Mythic Beasts also maintain a tool called dehydrated-code-rack, which dispatches any number of hooks using run-parts. run-parts
comes from the debianutils package (described as “Miscellaneous utilities specific to Debian”), so it is probable the tool will not work on other systems (e.g. FreeBSD, Fedora, Red Hat and derivatives like CentOS). I have submitted a pull-request to make it work on other systems but fortunately all of my Linux systems are running Debian.
Migrating from single hook and cron job to code-rack
Step 1 is to unpick my existing solution and migrate it to a process that supports multiple hooks, which I can then replicate on my new set-up. I could just implement it in the new place but having 2 different ways the process works is a recipe for confusion in the future and complicates maintaining it. While I am doing this, I will migrate my existing cron job to use hooks as well.
Download code-rack
code-rack expects to be in the same place as the hooks (the hook script uses dirname $0
to locate the hook-directories). To work-around this, I have fetched their git repository to a separate directory then symlinked the relevant scripts into the hook
directory.
Fetch code-rack with git, make the hook directory and symlink and create the hook folders (before setting permissions so that the dehydrated user can run but not modify the hooks).
git clone https://github.com/mythic-beasts/dehydrated-code-rack.git /etc/dehydrated/code-rack
mkdir /etc/dehydrated/hook
ln -s /etc/dehydrated/code-rack/code-rack /etc/dehydrated/hook/
mkdir /etc/dehydrated/hook/{available,deploy-challenge,clean-challenge,deploy-cert,unchanged-cert,invalid-challenge,request-failure,exit-hook}
chown -R root:root /etc/dehydrated/hook
chmod -R 755 /etc/dehydrated/hook
Migrate the existing hook
Once code-rack is in place, this is simple. Like code-rack, I git cloned the dns-api into a subdirectory of /etc/dehydrated
called dehydrated-mythic-dns01
(although it occurs to me as I type this that /usr/local/lib/dehydrated might be a more appropriate place for both of them). If yours is elsewhere, adjust accordingly.
First step is to replace the HOOK
configuration setting for dehydrated with code-rack instead of the DNS api directly. I had created a file in /etc/dehydrated/conf.d
with this setting:
HOOK=/etc/dehydrated/hook/code-rack
HOOK_CHAIN=yes
The second step is to add the dns-api hooks to code-racks stack, with some symlinks. Like code-rack, the dns-api script expects to find a file in dirname $0/../common/
, so that extra directory needs to be created and the file symlinked.

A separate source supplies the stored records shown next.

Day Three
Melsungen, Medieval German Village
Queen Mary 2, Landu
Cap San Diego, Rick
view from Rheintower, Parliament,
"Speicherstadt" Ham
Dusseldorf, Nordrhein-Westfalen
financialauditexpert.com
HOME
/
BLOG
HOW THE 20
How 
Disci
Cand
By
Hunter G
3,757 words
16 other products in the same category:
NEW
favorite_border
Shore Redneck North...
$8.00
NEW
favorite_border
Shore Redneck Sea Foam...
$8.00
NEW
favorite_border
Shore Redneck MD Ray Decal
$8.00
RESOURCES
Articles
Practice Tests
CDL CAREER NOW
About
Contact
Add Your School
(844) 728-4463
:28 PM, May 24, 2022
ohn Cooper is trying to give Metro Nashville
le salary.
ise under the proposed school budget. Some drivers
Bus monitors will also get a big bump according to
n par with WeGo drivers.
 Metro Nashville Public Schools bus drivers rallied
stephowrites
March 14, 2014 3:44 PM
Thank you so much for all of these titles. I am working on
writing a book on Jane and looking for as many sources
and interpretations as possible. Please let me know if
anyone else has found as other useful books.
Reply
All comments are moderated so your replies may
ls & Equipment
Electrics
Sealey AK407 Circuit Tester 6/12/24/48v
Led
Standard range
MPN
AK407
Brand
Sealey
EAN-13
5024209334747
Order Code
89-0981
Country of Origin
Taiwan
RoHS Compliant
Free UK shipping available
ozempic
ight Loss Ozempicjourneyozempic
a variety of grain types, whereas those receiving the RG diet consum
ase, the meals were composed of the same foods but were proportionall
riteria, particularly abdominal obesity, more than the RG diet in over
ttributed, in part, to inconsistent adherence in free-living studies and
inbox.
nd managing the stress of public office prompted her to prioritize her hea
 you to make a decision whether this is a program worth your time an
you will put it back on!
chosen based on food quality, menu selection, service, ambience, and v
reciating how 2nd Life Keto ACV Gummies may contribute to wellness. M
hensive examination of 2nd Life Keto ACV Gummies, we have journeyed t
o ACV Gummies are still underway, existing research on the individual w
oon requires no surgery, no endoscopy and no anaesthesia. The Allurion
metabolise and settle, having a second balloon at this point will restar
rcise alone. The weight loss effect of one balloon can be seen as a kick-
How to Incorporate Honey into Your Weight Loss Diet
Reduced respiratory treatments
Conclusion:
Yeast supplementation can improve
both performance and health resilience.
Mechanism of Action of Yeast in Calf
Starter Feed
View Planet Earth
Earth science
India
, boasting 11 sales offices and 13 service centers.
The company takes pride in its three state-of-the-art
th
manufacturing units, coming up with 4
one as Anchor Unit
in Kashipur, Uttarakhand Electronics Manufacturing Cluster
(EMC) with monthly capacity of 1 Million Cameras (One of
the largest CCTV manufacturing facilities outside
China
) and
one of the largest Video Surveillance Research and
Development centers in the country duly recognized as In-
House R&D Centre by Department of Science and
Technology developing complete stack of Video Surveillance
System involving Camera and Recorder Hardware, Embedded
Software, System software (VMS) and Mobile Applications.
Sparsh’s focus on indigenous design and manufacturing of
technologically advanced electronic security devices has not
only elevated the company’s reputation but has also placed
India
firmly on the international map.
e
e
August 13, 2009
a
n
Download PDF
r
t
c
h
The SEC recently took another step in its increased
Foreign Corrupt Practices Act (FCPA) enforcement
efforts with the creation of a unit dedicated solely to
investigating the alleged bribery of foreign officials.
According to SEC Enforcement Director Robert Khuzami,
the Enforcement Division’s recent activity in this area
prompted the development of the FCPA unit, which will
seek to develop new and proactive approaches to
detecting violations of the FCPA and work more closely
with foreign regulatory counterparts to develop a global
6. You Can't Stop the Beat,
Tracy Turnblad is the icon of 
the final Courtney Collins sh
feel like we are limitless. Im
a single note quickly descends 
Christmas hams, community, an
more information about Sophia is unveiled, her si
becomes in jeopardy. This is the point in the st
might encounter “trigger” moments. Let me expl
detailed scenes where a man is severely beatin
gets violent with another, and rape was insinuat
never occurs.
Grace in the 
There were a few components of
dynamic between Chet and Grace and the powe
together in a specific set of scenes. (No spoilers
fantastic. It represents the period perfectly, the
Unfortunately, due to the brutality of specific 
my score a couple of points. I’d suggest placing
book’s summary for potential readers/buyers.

The actual hook files (but not the common file, which is sourced) need to be executable, so double check the permissions on the symlink target.
mkdir /etc/dehydrated/hook/common
for file in clean-challenge common deploy-challenge
do
ln -s /etc/dehydrated/dehydrated-mythic-dns01/$file/mythic-dns01 /etc/dehydrated/hook/$file/
done
Migrate the service cron job
My current cron job does two things:
- If a certificate dehydrated has generated or renewed (in
/var/lib/dehydrated/certs
) is newer than the one in use (in/etc/ssl
) then copy the new one over - If any certificates have been copied then reload my webservers and mail servers
In the new hook process, I need to separate these into two hooks.
Copy the certificate
The hook is only called when a certificate is updated so I can get rid of the check for if it is newer and just do the copy based on the domain we are told has been updated:
#!/bin/bash
SRCDIR=/var/lib/dehydrated/certs
TGTDIR=/etc/ssl
set -e
echo "This script ($0) will abort on first error." >&2
for file in cert.pem chain.pem fullchain.pem privkey.pem
do
cp -v "$SRCDIR/$DOMAIN/$file" "$TGTDIR/$DOMAIN/$file"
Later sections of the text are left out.